If people remember Oscar Zeta Acosta at all, it’s as a Samoan attorney. Since Hunter Thompson’s “Fear and Loathing in Las Vegas” was published 40 years ago this week (as duly noted by the Rumpus), the 250-pound Baptist missionary turned Oakland Legal Aid lawyer turned Chicano activist turned unsolved mystery (he disappeared down in Mexico in 1974) has all but been eclipsed by his side-kick role as Dr. Gonzo. This is nowhere near right, because to only know Acosta as Thompson’s once “partner in too many crimes,” as Thompson noted, is to be ignorant of Acosta at his finest – as the engaging author of deliriously anarchic “memoirs,” American classics of the counterculture of the ‘60s and the ‘70s. Maybe that’s got something to do with Acosta’s books being sidelined for decades to the shelves of Chicano literature (if you can still find those shelves). Acosta, who shared with Thompson the same editor, Alan Rinzler, was the author of Autobiography of a Brown Buffalo (1972) and The Revolt of the Cockroach People (1973). Both are about the Chicano experience, true. But as is the case with most books supposedly only of interest to the ethnicity or race portrayed therein, this sort of narrow categorization does a disservice to the work. (Why not then shelve “The Adventures of Augie March” under Judaica and “Gravity’s Rainbow” under World War II?)

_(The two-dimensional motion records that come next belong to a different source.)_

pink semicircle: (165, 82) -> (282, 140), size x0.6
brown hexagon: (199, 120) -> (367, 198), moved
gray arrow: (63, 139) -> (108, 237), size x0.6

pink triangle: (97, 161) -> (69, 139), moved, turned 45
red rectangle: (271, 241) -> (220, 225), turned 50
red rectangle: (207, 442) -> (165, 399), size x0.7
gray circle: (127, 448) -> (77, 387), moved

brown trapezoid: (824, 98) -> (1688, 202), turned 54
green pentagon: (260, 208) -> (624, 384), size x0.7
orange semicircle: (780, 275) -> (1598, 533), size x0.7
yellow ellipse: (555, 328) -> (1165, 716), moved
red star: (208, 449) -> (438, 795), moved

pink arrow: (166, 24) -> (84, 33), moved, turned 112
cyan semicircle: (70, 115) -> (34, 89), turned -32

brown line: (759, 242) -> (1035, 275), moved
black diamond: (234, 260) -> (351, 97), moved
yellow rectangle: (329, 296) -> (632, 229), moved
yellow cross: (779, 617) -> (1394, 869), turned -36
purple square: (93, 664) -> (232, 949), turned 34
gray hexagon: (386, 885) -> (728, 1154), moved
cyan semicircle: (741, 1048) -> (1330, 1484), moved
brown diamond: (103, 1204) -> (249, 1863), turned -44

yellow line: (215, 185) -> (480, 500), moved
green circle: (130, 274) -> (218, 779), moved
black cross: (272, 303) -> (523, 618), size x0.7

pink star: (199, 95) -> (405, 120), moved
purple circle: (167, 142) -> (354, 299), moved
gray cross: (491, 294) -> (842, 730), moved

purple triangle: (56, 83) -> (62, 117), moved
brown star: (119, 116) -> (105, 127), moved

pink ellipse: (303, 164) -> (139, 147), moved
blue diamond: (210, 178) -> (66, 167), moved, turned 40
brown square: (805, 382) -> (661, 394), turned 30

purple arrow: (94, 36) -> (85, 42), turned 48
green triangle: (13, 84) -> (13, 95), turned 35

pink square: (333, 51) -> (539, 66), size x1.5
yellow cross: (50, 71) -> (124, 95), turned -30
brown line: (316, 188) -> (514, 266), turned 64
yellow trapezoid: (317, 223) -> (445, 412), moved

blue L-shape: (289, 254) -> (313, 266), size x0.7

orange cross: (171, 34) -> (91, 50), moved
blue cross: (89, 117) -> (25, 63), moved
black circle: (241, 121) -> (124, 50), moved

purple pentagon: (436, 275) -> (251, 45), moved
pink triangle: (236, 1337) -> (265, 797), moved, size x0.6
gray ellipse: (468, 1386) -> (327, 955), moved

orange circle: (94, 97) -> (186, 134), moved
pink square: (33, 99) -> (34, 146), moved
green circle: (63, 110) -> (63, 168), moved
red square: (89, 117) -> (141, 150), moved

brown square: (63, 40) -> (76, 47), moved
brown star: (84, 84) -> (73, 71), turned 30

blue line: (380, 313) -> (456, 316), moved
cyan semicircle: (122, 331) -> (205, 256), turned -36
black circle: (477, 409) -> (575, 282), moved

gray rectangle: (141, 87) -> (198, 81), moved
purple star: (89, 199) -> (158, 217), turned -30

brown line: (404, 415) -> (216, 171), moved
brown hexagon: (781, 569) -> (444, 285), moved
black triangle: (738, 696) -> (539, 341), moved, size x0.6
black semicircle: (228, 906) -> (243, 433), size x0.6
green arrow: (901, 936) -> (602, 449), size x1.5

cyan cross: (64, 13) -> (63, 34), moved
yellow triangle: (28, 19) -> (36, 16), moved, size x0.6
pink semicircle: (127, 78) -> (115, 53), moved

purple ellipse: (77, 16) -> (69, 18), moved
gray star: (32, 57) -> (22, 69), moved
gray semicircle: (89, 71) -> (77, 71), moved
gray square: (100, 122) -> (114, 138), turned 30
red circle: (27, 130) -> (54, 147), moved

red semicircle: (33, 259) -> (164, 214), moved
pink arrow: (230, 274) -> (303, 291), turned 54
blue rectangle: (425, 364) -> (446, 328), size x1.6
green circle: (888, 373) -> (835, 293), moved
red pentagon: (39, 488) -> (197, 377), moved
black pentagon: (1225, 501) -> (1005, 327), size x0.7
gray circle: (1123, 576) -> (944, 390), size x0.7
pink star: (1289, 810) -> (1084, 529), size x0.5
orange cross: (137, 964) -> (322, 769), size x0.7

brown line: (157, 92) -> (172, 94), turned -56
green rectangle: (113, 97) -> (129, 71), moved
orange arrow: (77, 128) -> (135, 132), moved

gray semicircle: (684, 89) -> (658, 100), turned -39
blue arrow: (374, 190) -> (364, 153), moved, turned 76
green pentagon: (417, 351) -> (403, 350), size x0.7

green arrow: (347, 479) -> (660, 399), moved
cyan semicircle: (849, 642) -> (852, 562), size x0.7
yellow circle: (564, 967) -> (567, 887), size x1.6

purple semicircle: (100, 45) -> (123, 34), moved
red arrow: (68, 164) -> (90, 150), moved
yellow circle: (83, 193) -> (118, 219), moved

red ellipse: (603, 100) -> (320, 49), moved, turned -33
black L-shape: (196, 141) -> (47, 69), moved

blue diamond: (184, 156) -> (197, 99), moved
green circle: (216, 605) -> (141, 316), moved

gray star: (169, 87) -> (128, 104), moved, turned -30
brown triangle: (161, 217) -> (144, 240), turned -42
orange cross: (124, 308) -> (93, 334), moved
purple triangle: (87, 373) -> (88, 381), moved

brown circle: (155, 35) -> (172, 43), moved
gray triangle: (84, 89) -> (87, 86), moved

By coincidence, I got around to reading The Revolt of the Cockroach People the other week. What’s readily apparent while reading Acosta’s buoyant picaresque of running for L.A. County Sheriff (which he certainly did, losing only by a million votes or so), defending his fellow activists before biased judges (and spending nights in county jail for contempt of court), and dealing with the violence greeted upon the Chicano Moratorium (leaving respected newsman Ruben Salazar dead in the Silver Dollar Bar, thanks to a tear gas canister to the head), is how modern Acosta’s voice seems. Imagine a hilarious Michel Houellebecq novel. Or for a bigger stretch, try imagining one with a genuinely likable if miscreant narrator.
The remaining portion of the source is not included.